• **Task directions**:
Every line of the records below that holds the word "Parques" should be copied out.

****

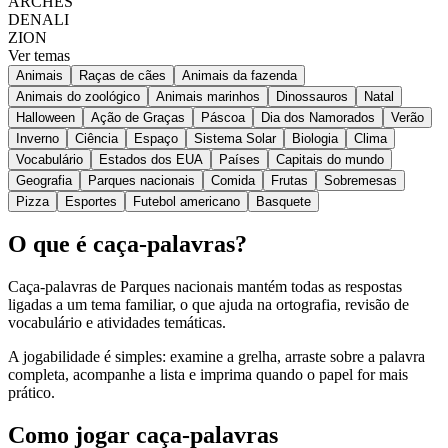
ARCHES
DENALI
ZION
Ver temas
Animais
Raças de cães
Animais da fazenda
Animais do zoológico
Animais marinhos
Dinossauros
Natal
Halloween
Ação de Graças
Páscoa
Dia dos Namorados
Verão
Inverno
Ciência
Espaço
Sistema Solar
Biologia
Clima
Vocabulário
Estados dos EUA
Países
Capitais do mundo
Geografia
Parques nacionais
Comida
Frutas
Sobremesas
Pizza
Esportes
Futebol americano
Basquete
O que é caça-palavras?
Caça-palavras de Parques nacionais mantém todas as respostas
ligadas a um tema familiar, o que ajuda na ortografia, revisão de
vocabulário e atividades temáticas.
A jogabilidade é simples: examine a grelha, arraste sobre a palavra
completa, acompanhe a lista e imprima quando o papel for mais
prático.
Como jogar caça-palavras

****

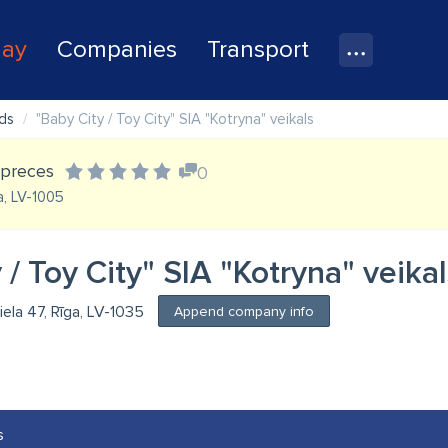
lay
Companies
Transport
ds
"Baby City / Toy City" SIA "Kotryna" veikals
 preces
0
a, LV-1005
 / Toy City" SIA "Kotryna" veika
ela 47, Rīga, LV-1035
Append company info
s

****

• **Finished exercise**:
Parques nacionais
Caça-palavras de Parques nacionais mantém todas as respostas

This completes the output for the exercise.